Re: Fw: Benchmarking for vhost polling patch

Razya Ladelsky <RAZYA@xxxxxxxxxx> · Sun, 11 Jan 2015 14:44:17 +0200

> Hi Razya,
> Thanks for the update.
> So that's reasonable I think, and I think it makes sense
> to keep working on this in isolation - it's more
> manageable at this size.
> 
> The big questions in my mind:
> - What happens if system is lightly loaded?
>   E.g. a ping/pong benchmark. How much extra CPU are
>   we wasting?
> - We see the best performance on your system is with 10usec worth of 
polling.
>   It's OK to be able to tune it for best performance, but
>   most people don't have the time or the inclination.
>   So what would be the best value for other CPUs?

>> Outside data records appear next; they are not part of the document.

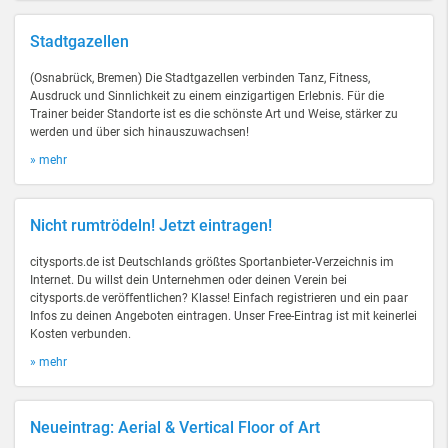
Stadtgazellen
(Osnabrück, Bremen) Die Stadtgazellen verbinden Tanz, Fitness,
Ausdruck und Sinnlichkeit zu einem einzigartigen Erlebnis. Für die
Trainer beider Standorte ist es die schönste Art und Weise, stärker zu
werden und über sich hinauszuwachsen!
» mehr
Nicht rumtrödeln! Jetzt eintragen!
citysports.de ist Deutschlands größtes Sportanbieter-Verzeichnis im
Internet. Du willst dein Unternehmen oder deinen Verein bei
citysports.de veröffentlichen? Klasse! Einfach registrieren und ein paar
Infos zu deinen Angeboten eintragen. Unser Free-Eintrag ist mit keinerlei
Kosten verbunden.
» mehr
Neueintrag: Aerial & Vertical Floor of Art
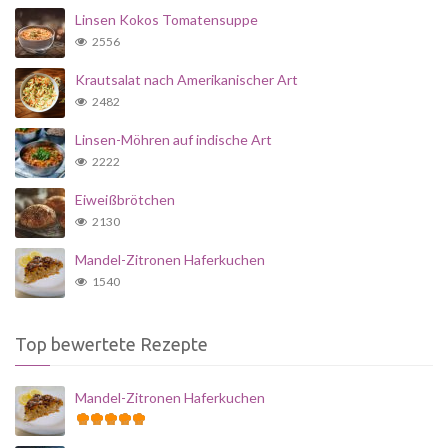
Linsen Kokos Tomatensuppe
2556
Krautsalat nach Amerikanischer Art
2482
Linsen-Möhren auf indische Art
2222
Eiweißbrötchen
2130
Mandel-Zitronen Haferkuchen
1540
Top bewertete Rezepte
Mandel-Zitronen Haferkuchen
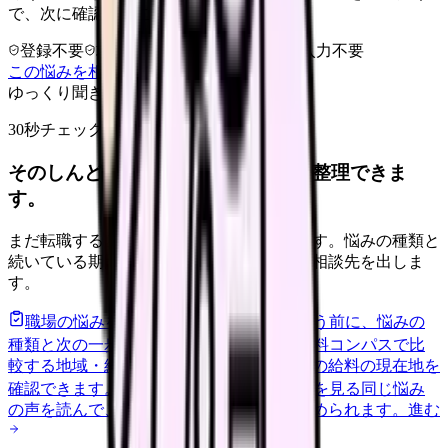
で、次に確認することまで進めます。
登録不要
求人押し売りなし
病院名は入力不要
この悩みを相談室で整理する
ゆっくり聞きます
30秒チェック
そのしんどさ、転職すべきサインか整理できま
す。
まだ転職すると決めていなくても大丈夫です。悩みの種類と
続いている期間から、次に見るべき記事と相談先を出しま
す。
職場の悩みを30秒で診断
辞めるべきか迷う前に、悩みの
種類と次の一歩を整理します。
進む
給料コンパスで比
較する
地域・経験年数・施設形態から、今の給料の現在地を
確認できます。
進む
匿名掲示板で本音を見る
同じ悩み
の声を読んで、今の職場だけの問題か確かめられます。
進む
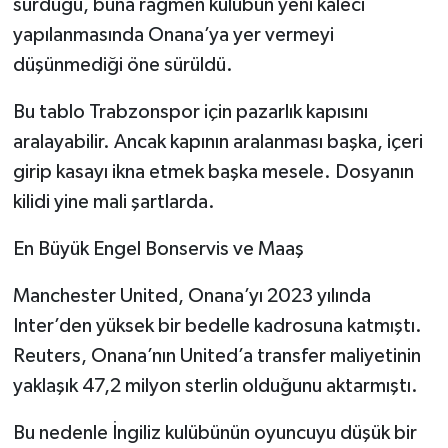
sürdüğü, buna rağmen kulübün yeni kaleci
yapılanmasında Onana’ya yer vermeyi
düşünmediği öne sürüldü.
Bu tablo Trabzonspor için pazarlık kapısını
aralayabilir. Ancak kapının aralanması başka, içeri
girip kasayı ikna etmek başka mesele. Dosyanın
kilidi yine mali şartlarda.
En Büyük Engel Bonservis ve Maaş
Manchester United, Onana’yı 2023 yılında
Inter’den yüksek bir bedelle kadrosuna katmıştı.
Reuters, Onana’nın United’a transfer maliyetinin
yaklaşık 47,2 milyon sterlin olduğunu aktarmıştı.
Bu nedenle İngiliz kulübünün oyuncuyu düşük bir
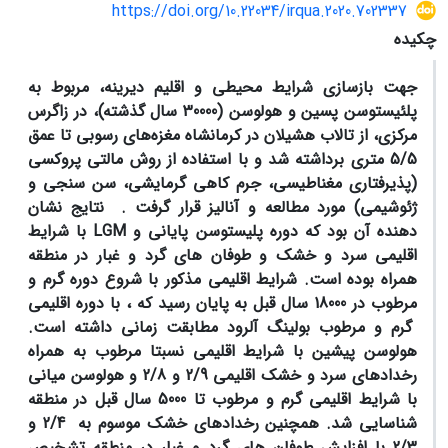
https://doi.org/10.22034/irqua.2020.702337
چکیده
جهت بازسازی شرایط محیطی و اقلیم دیرینه، مربوط به
پلئیستوسن پسین و هولوسن (30000 سال گذشته)، در زاگرس
مرکزی، از تالاب هشیلان در کرمانشاه مغزه‌های رسوبی تا عمق
5/5 متری برداشته شد و با استفاده از روش مالتی پروکسی
(پذیرفتاری مغناطیسی، جرم کاهی گرمایشی، سن سنجی و
ژئوشیمی) مورد مطالعه و آنالیز قرار گرفت .
نتایج نشان
دهنده آن بود که دوره پلیستوسن پایانی و
LGM
با شرایط
اقلیمی سرد و خشک و طوفان های گرد و غبار در منطقه
همراه بوده است. شرایط اقلیمی مذکور با شروع دوره گرم و
مرطوب در 18000 سال قبل به پایان رسید که ، با دوره اقلیمی
گرم و مرطوب بولینگ آلرود مطابقت زمانی داشته است.
هولوسن پیشین با شرایط اقلیمی نسبتا مرطوب به همراه
رخدادهای سرد و خشک اقلیمی 2/9 و 2/8 و هولوسن میانی
با شرایط اقلیمی گرم و مرطوب تا 5000 سال قبل در منطقه
شناسایی شد. همچنین رخدادهای خشک موسوم به 2/4 و
2/3 با افزایش طوفان های گرد و غبار در منطقه تشخیص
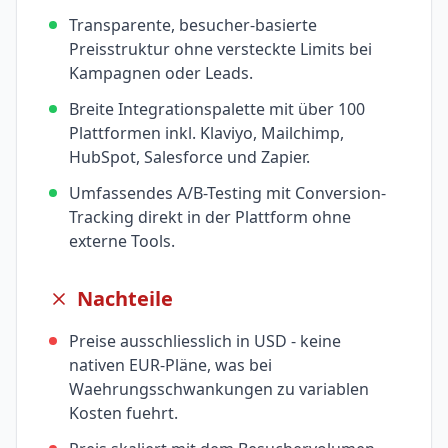
Transparente, besucher-basierte
Preisstruktur ohne versteckte Limits bei
Kampagnen oder Leads.
Breite Integrationspalette mit über 100
Plattformen inkl. Klaviyo, Mailchimp,
HubSpot, Salesforce und Zapier.
Umfassendes A/B-Testing mit Conversion-
Tracking direkt in der Plattform ohne
externe Tools.
Nachteile
Preise ausschliesslich in USD - keine
nativen EUR-Pläne, was bei
Waehrungsschwankungen zu variablen
Kosten fuehrt.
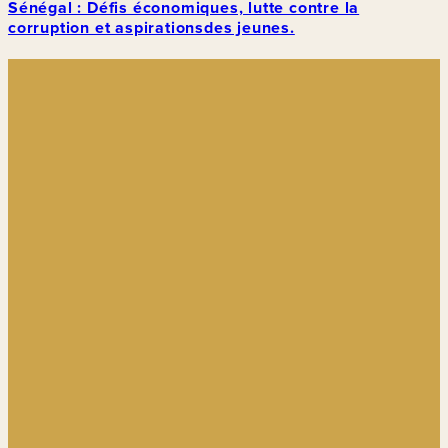
Sénégal : Défis économiques, lutte contre la
corruption et aspirationsdes jeunes.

The extra cpu waste vs throughput gains depends on the polling timeout 
value(poll_stop_idle).
The best value to chose is dependant on the workload and the system 
hardware and configuration.
There is nothing that we can say about this value in advance. The system's 
manager/administrator should use this optimization with the awareness that 
polling
consumes extra cpu cycles, as documented. 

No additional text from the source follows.